A Longa Marcha | Crítica



Mais do que entretenimento, A Longa Marcha – Caminhe ou Morra se consolida como um dos filmes mais poderosos do ano — uma experiência que mistura reflexão, tensão e espetáculo em estado bruto


Adaptado do livro de Stephen King (sob o pseudônimo Richard Bachman), A Longa Marcha – Caminhe ou Morra estreia em 18 de setembro nos cinemas brasileiros. Dirigido por Francis Lawrence (Jogos Vorazes) e roteirizado por JT Mollner (Strange Darling), o longa parte de uma premissa brutal: cem jovens caminham sem parar em uma competição na qual apenas um sobreviverá.

O que poderia facilmente se tornar repetitivo, Lawrence transforma em tensão constante. A narrativa não perde ritmo, sustentada tanto pela direção quanto pelo roteiro, que extraem mais do que choque: o filme trabalha simbolismos, críticas sociais e reflexões profundas.

    Entre os temas, destacam-se os traumas de guerra (afinal, o livro foi escrito em plena Guerra do Vietnã), mas também amizade, solidariedade e, sobretudo, a normalização da violência como espetáculo. É nesse ponto que a obra dialoga de forma inquietante com a cultura contemporânea dos reality shows.

    Assim como nos programas Big Brother Brasil ou A Fazenda, há todo um ritual de exposição, eliminação e voyeurismo. A diferença é que, na ficção, a punição é a morte explícita; na realidade, trata-se de tortura psicológica e humilhação pública. Mas em ambos os casos, o público se torna cúmplice, assistindo ao sofrimento como entretenimento.

    Essa crítica encontra eco no livro Rituais de Sofrimento, da socióloga Silvia Viana (Boitempo). Para ela, reality shows não são apenas diversão, mas mecanismos de dominação onde a eliminação e o embate feroz são celebrados. O mesmo se vê em A Longa Marcha: o público dentro da trama já se acostumou às execuções, assim como nós, na vida real, naturalizamos as violências televisivas. Como diz McVries em certo momento: “Espero que isso fique mais fácil”. Ao que Garraty responde: “É disso que eu tenho medo”.

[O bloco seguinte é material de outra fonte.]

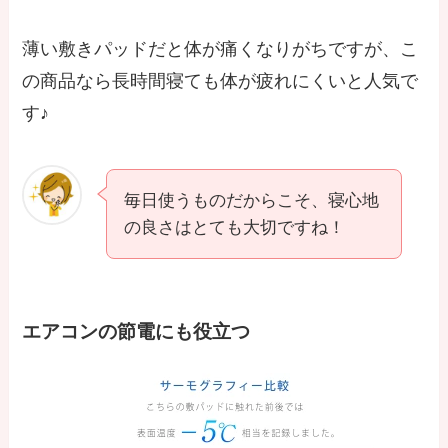
薄い敷きパッドだと体が痛くなりがちですが、こ
の商品なら長時間寝ても体が疲れにくいと人気で
す♪
毎日使うものだからこそ、寝心地
の良さはとても大切ですね！
エアコンの節電にも役立つ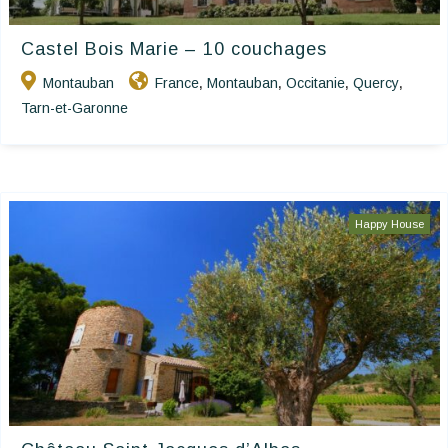
Castel Bois Marie – 10 couchages
Montauban
France
Montauban
Occitanie
Quercy
,
,
,
,
Tarn-et-Garonne
Happy House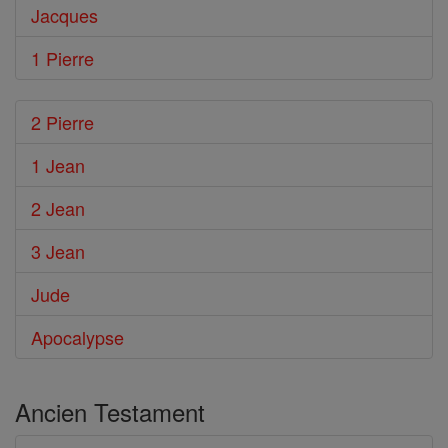
Jacques
1 Pierre
2 Pierre
1 Jean
2 Jean
3 Jean
Jude
Apocalypse
Ancien Testament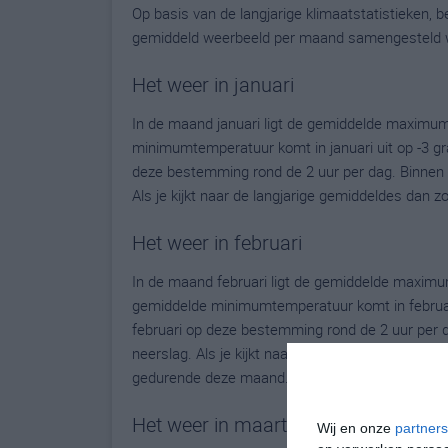
Op basis van de langjarige klimaatstatistieken,
gemiddeld weerbeeld per maand samengesteld 
Het weer in januari
In de maand januari ligt de gemiddelde maximum
minimumtemperatuur komt in januari uit op -3 grad
deze bestemming rond de 2 uur per dag. Binnen 
Als je kijkt naar de langjarige gemiddeldes dan z
Het weer in februari
In de maand februari ligt de gemiddelde maximu
gemiddelde minimumtemperatuur komt in februari u
februari op deze bestemming rond de 2 uur per 
neerslag. Als je kijkt naar de langjarige gemidde
gedurende deze maand.
Het weer in maart
Wij en onze
partners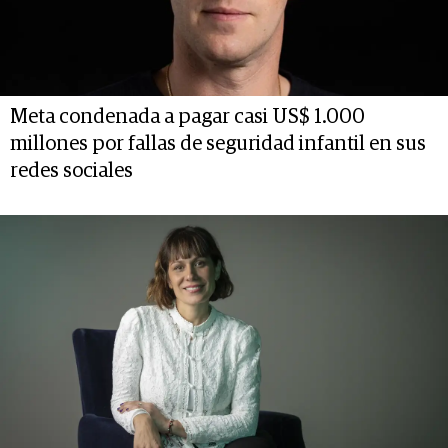
Meta condenada a pagar casi US$ 1.000
millones por fallas de seguridad infantil en sus
redes sociales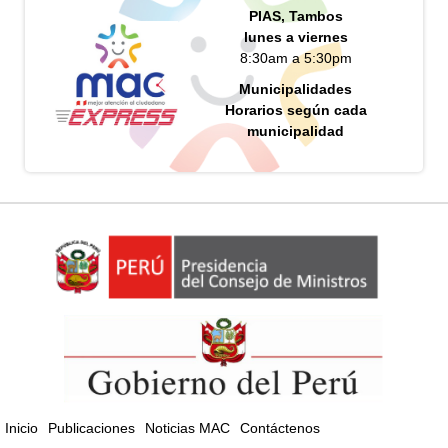
PIAS, Tambos
lunes a viernes
8:30am a 5:30pm
Municipalidades
Horarios según cada
municipalidad
Inicio
Publicaciones
Noticias MAC
Contáctenos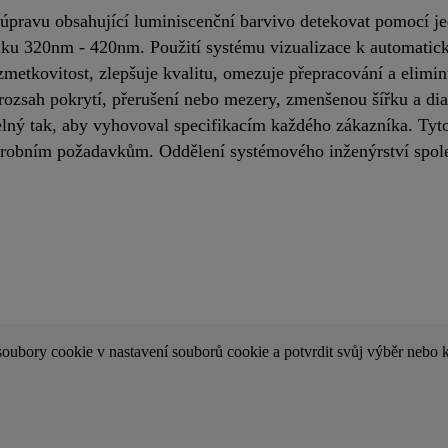
edúpravu obsahující luminiscenční barvivo detekovat pomocí 
ku 320nm - 420nm. Použití systému vizualizace k automatick
metkovitost, zlepšuje kvalitu, omezuje přepracování a elimin
, rozsah pokrytí, přerušení nebo mezery, zmenšenou šířku a di
telný tak, aby vyhovoval specifikacím každého zákazníka. Tyt
 výrobním požadavkům. Oddělení systémového inženýrství spol
soubory cookie v nastavení souborů cookie a potvrdit svůj výběr nebo 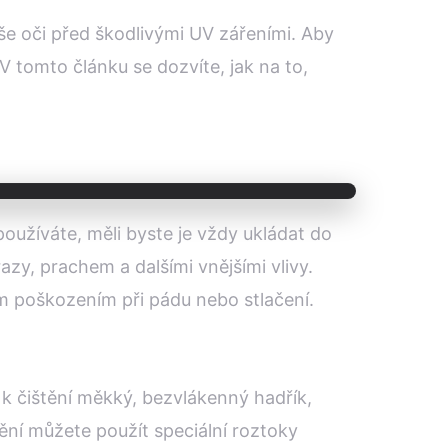
e oči před škodlivými UV zářeními. Aby
 V tomto článku se dozvíte, jak na to,
oužíváte, měli byste je vždy ukládat do
zy, prachem a dalšími vnějšími vlivy.
m poškozením při pádu nebo stlačení.
e k čištění měkký, bezvlákenný hadřík,
tění můžete použít speciální roztoky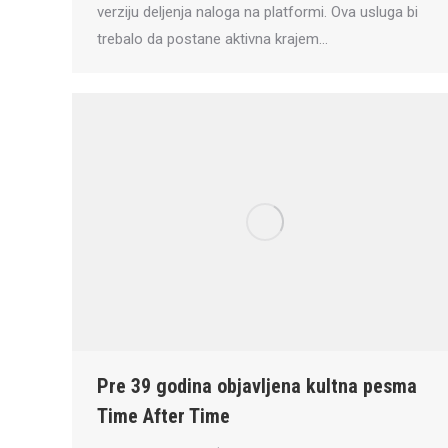
verziju deljenja naloga na platformi. Ova usluga bi
trebalo da postane aktivna krajem…
Pre 39 godina objavljena kultna pesma
Time After Time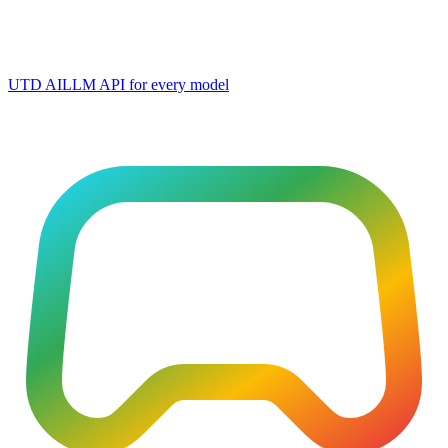
UTD AI
LLM API for every model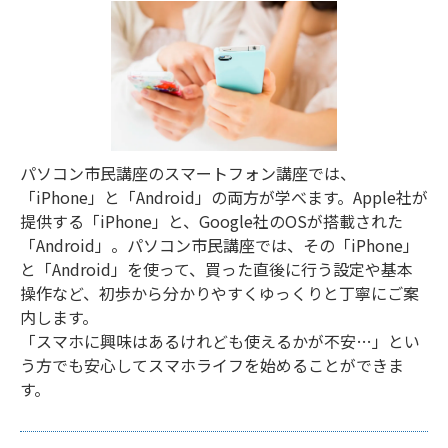
パソコン市民講座のスマートフォン講座では、
「iPhone」と「Android」の両方が学べます。Apple社が
提供する「iPhone」と、Google社のOSが搭載された
「Android」。パソコン市民講座では、その「iPhone」
と「Android」を使って、買った直後に行う設定や基本
操作など、初歩から分かりやすくゆっくりと丁寧にご案
内します。
「スマホに興味はあるけれども使えるかが不安…」とい
う方でも安心してスマホライフを始めることができま
す。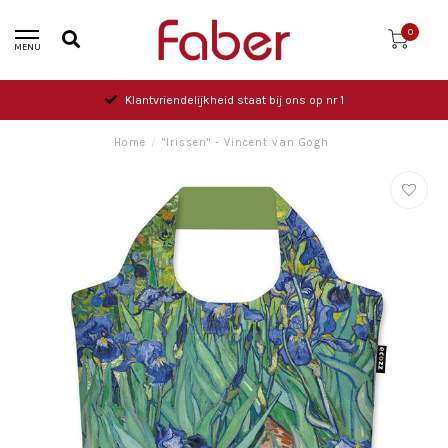
0
MENU
Klantvriendelijkheid staat bij ons op nr 1
Home
/
"Irissen" - Vincent van Gogh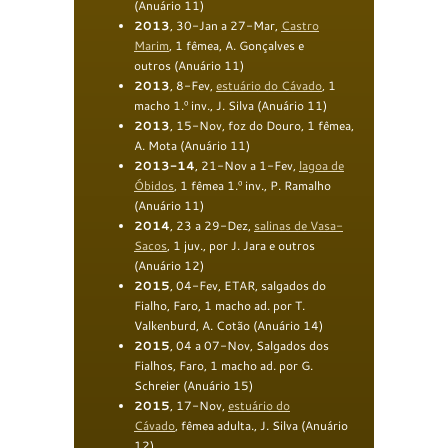
(Anuário 11)
2013
, 30-Jan a 27-Mar,
Castro
Marim
, 1 fêmea, A. Gonçalves e
outros (Anuário 11)
2013
, 8-Fev,
estuário do Cávado
, 1
macho 1.º inv., J. Silva (Anuário 11)
2013
, 15-Nov, foz do Douro, 1 fêmea,
A. Mota (Anuário 11)
2013-14
, 21-Nov a 1-Fev,
lagoa de
Óbidos
, 1 fêmea 1.º inv., P. Ramalho
(Anuário 11)
2014
, 23 a 29-Dez,
salinas de Vasa-
Sacos
, 1 juv., por J. Jara e outros
(Anuário 12)
2015
, 04-Fev, ETAR, salgados do
Fialho, Faro, 1 macho ad. por T.
Valkenburd, A. Cotão (Anuário 14)
2015
, 04 a 07-Nov, Salgados dos
Fialhos, Faro, 1 macho ad. por G.
Schreier (Anuário 15)
2015
, 17-Nov,
estuário do
Cávado
, fêmea adulta., J. Silva (Anuário
12)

    A força do filme está aí: provocar a reflexão de que o espetáculo da dor, seja fictício ou real, só existe porque há plateia disposta a consumi-lo. Mas o longa vai além disso. Ao vermos apenas esses jovens adultos em um marchar que parece não ter fim, é impossível não associar a formação deles a um pelotão sendo enviado ao campo de batalha. Os jovens recebem suas cartas de convocação, se despedem de suas famílias e partem em sua jornada rumo a nada.

    Assim como na vida real, quando jovens são recrutados para servir em guerras. Quem fica, apenas acompanha e torce por seus soldados, sem questionar o recrutamento. Muitos acreditam que estão servindo ao país, mas, na verdade, são empurrados a uma causa vazia. Esse paralelo se intensifica na figura do major (Mark Hamill), que só aparece nos momentos fáceis: dorme, come bem, nunca está no campo de batalha. Do alto do seu pedestal, impõe sua autoridade sem jamais se expor como um verdadeiro guerreiro.

    Um outro destaque do longa, dentro de sua carga simbólica, está em uma cena poderosíssima: quando um jovem se suicida, a câmera corta para cavalos. Assim como sacrificamos um animal ferido para poupá-lo da dor, aqui o jovem encerra seu próprio sofrimento psicológico. O momento remete à obra literária They Shoot Horses, Don’t They? — conhecida no Brasil como A Noite dos Desesperados. Essa é apenas uma das muitas sutilezas em que a direção transforma a dor em metáfora, ampliando o alcance reflexivo da narrativa.

    A Longa Marcha – Caminhe ou Morra possui múltiplas camadas de leitura e poderia render um ensaio inteiro de interpretações. Mas o essencial é que Francis Lawrence entrega uma das experiências cinematográficas mais intensas e provocativas do ano. Com sua proposta ousada de filmar corpos em movimento constante, expostos a situações absurdas que só poderiam sair da mente de Stephen King, o longa se destaca como cinema puro: físico, sensorial e profundamente humano.

O evento cinematográfico do ano — Stephen King como você nunca viu, em uma jornada que vai tirar o fôlego do público.